In a half-hearted attempt to distract myself from the depressing micro universe in my apartment, I decided to take Ash on her first field trip. We started at Durel’s. There, I saw a college-age looking boy getting into his car with a box of rodents. Great, I thought. The last thing I wanted to see yesterday was somebody buying feeder rats. I just wasn’t in the mood for it.

Not finding what I was looking for at Durel’s, I decided to try Petsmart. After selecting a harness for big fattie Ash, I got in the checkout line to find myself standing behind the boy from Durels. I looked down at the aquarium and small animal hutch in his arms and he stared down at the rat magazine, small animal harness and hamster roll-about balls in mine. His gaze drifted over to my purse where a small nose and a very long set of whiskers inspected the area. He smiled. I smiled back – he had just made my dreary day. He wasn’t buying feeder rats he was buying pets! We struck up a conversation with Ash as the center of attention. Behind us a slew of narrow-minded dog and kitty elitists rolled their eyes. We didn’t care. We walked out of the store side by side – two strangers had become fast friends.

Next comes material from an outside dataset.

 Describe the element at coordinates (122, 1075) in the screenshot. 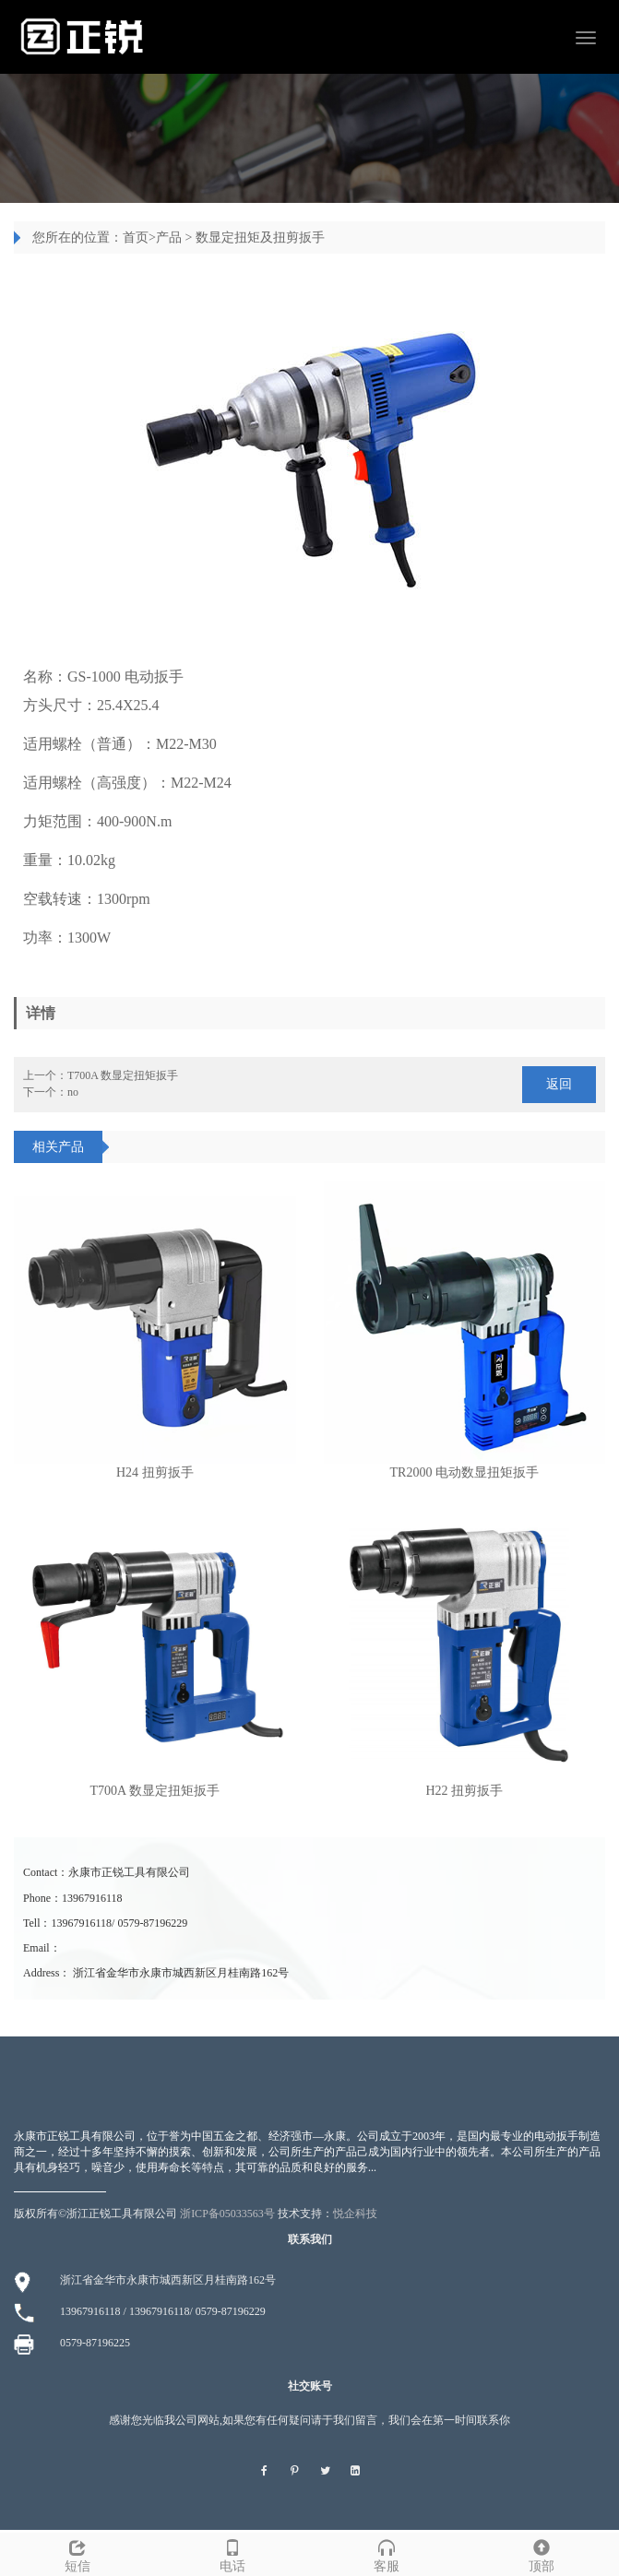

My spirits were lifted further by the understanding and sympathy of my friends. Everyone could identify with my sad little circumstances. Gretchen told me that it was like the time she and Veronica came home from vacation to find that her mommy fish had given birth and was eating the babies. They both cried. As morbid as these stories are, they make me feel so much better. There is nothing so comforting as knowing that someone else has been in your shoes and can truly empathize. So please, feel free to leave your story here. We can commiserate together.

Oh, and I almost forgot: as if to remind me that life goes on…and on, the orchid bloomed this morning. Right on time.